The IMF slashed the growth forecast for the U.S. to 4.4% in 2022, down from the 5.9% projected last year. In October, the world lending agency had forecast growth of 4.9% in the U.S.
China’s growth is forecast to slow to 4.8% this year, down from a projection of 8.1% last year.
“Rising energy prices and supply disruptions have resulted in higher and more broad-based inflation than anticipated, notably in the United States and many emerging market and developing economies,” the IMF said in its report. “The ongoing retrenchment of China’s real estate sector and slower-than-expected recovery of private consumption also have limited growth prospects.”

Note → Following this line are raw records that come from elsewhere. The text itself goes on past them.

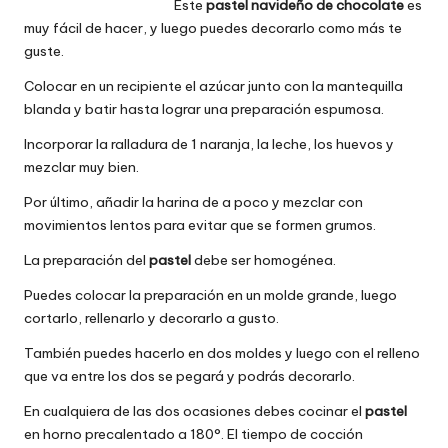
Este
pastel navideño de chocolate
es
muy fácil de hacer, y luego puedes decorarlo como más te
guste.
Colocar en un recipiente el azúcar junto con la mantequilla
blanda y batir hasta lograr una preparación espumosa.
Incorporar la ralladura de 1 naranja, la leche, los huevos y
mezclar muy bien.
Por último, añadir la harina de a poco y mezclar con
movimientos lentos para evitar que se formen grumos.
La preparación del
pastel
debe ser homogénea.
Puedes colocar la preparación en un molde grande, luego
cortarlo, rellenarlo y decorarlo a gusto.
También puedes hacerlo en dos moldes y luego con el relleno
que va entre los dos se pegará y podrás decorarlo.
En cualquiera de las dos ocasiones debes cocinar el
pastel
en horno precalentado a 180°. El tiempo de cocción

The IMF also said broadening price and wage pressures in the U.S. have prompted the Federal Reserve “to accelerate its taper of asset purchases and signaled that it will raise rates further in 2022 than previously expected.”
The Fed opened a two-day policy meeting on Tuesday that could result in an announcement to raise the benchmark interest rate. Central bank officials have forecast at least three rate hikes this year as they try to curb inflation, which hit a 40-year high of 7% in December.
Stocks fell again in early trading on Tuesday, partly on concerns about the expected Fed action. The S&P 500 was off more than 1.5% by mid-morning.
• This article is based in part on wire service reports.